Tilisha Harrington and Deri Washington

Last Wednesday's Design Decoded was quite an interesting one. My Assistant Designer, Tilisha Harrington and I gave a breakdown of the collaborative process behind interior design. The discussion started with addressing the consumer notion that designers are omniscient and know all the tricks of the trade. This then imposes a lackadaisical approach from clients during the design process, encouraging a more than standoffish attitude. The idea is that because designers are credible sources, as a client, I am able to be completely hands off and I will somehow end up with a complete masterpiece (without sharing key information). This type of client is not ideal for any designer. When designing for clients there are a great deal of considerations that shape the outcome the design.
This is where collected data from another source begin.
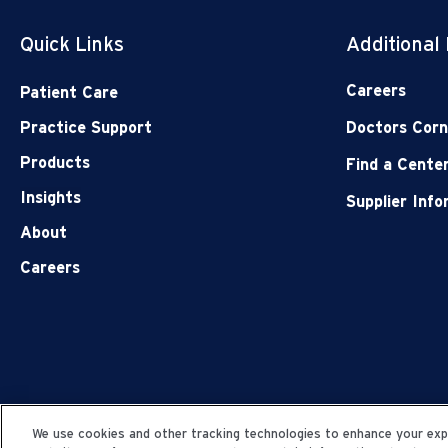
Quick Links
Additional
Careers
Patient Care
Practice Support
Doctors Corn
Products
Find a Cente
Insights
Supplier Inf
About
Careers
We use cookies and other tracking technologies to enhance your expe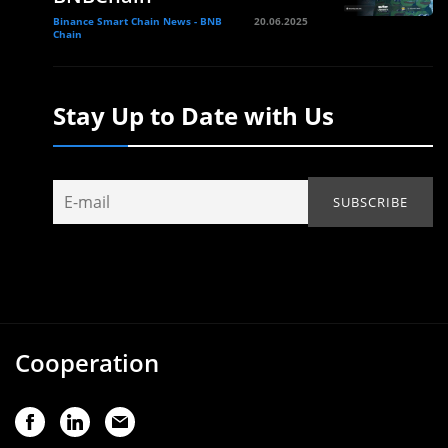
Binance Smart Chain News - BNB
20.06.2025
Chain
Stay Up to Date with Us
Cooperation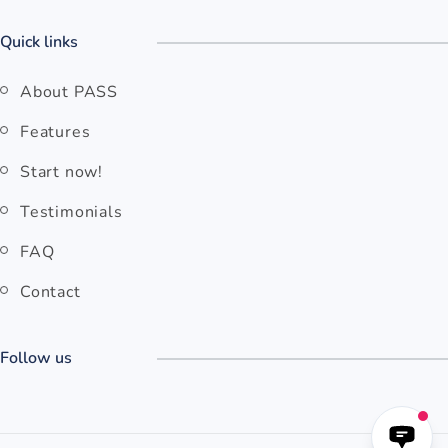
Quick links
About PASS
Features
Start now!
Testimonials
FAQ
Contact
Follow us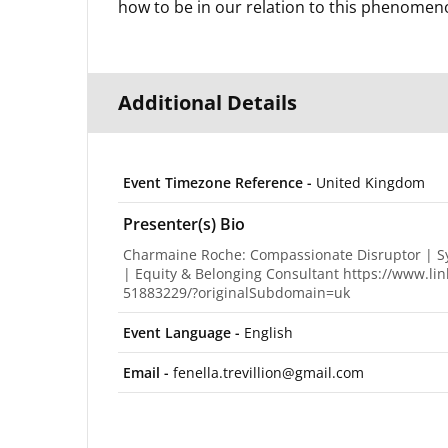
how to be in our relation to this phenomen
Additional Details
Event Timezone Reference -
United Kingdom
Presenter(s) Bio
Charmaine Roche: Compassionate Disruptor | Sys
| Equity & Belonging Consultant https://www.l
51883229/?originalSubdomain=uk
Event Language -
English
Email -
fenella.trevillion@gmail.com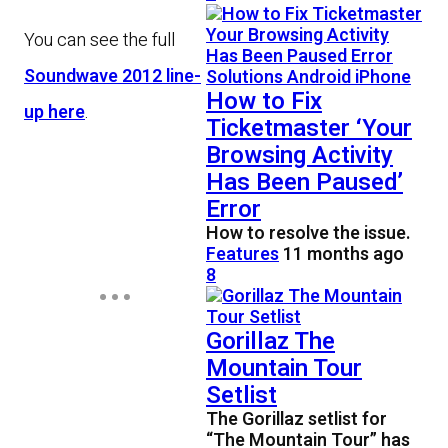
You can see the full
Soundwave 2012 line-
How to Fix
up here
.
Ticketmaster ‘Your
Browsing Activity
Has Been Paused’
Error
How to resolve the issue.
Features
11 months ago
8
Gorillaz The
Mountain Tour
Setlist
The Gorillaz setlist for
“The Mountain Tour” has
For instance, without client participation, a designer may take creative lead, but fail to provide the functional properties necessary for that particular client. If you do not inform your designer of your needs, wants, likes, and dislikes; you may end up unsatisfied with the scope of work produced. Consultations are a great opportunity to ask questions and provide clarity on your vision for the space. Communication and documentation are tools used by design professionals far and wide to ensure that all parties involved in the creative process (design team, clients, subcontractors, sales representatives, etc.) have an understanding of the scope of work, responsibilities of their roles, budgets and deadlines. This eliminates confusion and frustration so that customer care and the design are the immediate priorities. Some major takeaways from this discussion are:

1. Be present: An absent client is an unsatisfied one, so pay attention and ask questions.
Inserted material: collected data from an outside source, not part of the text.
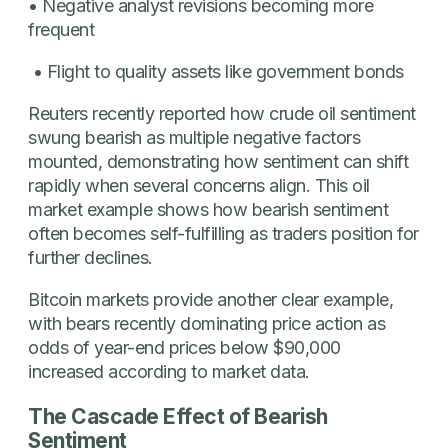
• Negative analyst revisions becoming more
frequent
• Flight to quality assets like government bonds
Reuters recently reported how crude oil sentiment
swung bearish as multiple negative factors
mounted, demonstrating how sentiment can shift
rapidly when several concerns align. This oil
market example shows how bearish sentiment
often becomes self-fulfilling as traders position for
further declines.
Bitcoin markets provide another clear example,
with bears recently dominating price action as
odds of year-end prices below $90,000
increased according to market data.
The Cascade Effect of Bearish
Sentiment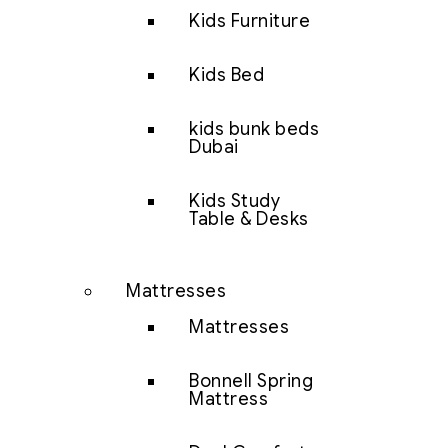
Kids Furniture
Kids Bed
kids bunk beds
Dubai
Kids Study
Table & Desks
Mattresses
Mattresses
Bonnell Spring
Mattress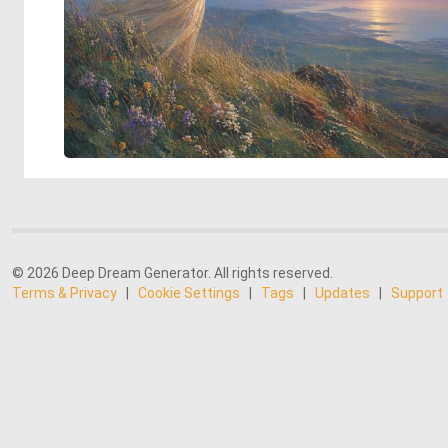
© 2026 Deep Dream Generator. All rights reserved.
Terms & Privacy
|
Cookie Settings
|
Tags
|
Updates
|
Support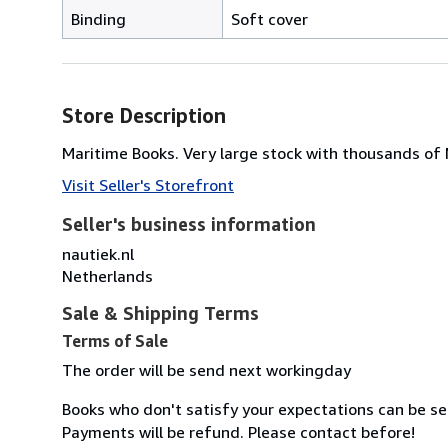
Binding
Soft cover
Store Description
Maritime Books. Very large stock with thousands of
Visit Seller's Storefront
Seller's business information
nautiek.nl
Netherlands
Sale & Shipping Terms
Terms of Sale
The order will be send next workingday
Books who don't satisfy your expectations can be se
Payments will be refund. Please contact before!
2. Be vocal: Communication is key! If there are any likes or dislikes you have regarding your design, don't hesitate to inform your designer. Their number one goal is to produce a space that reflects you, his or her feelings will not be hurt by your honesty.

3. Be trusting: Your designer should be someone that you have researched and find credible. Once you have made a decision to move forward into the design process, give them the opportunity to show you their credibility. Trust their expertise and allow them to assist you as best as they can. The design process is meant to be one of collaboration, not dictation.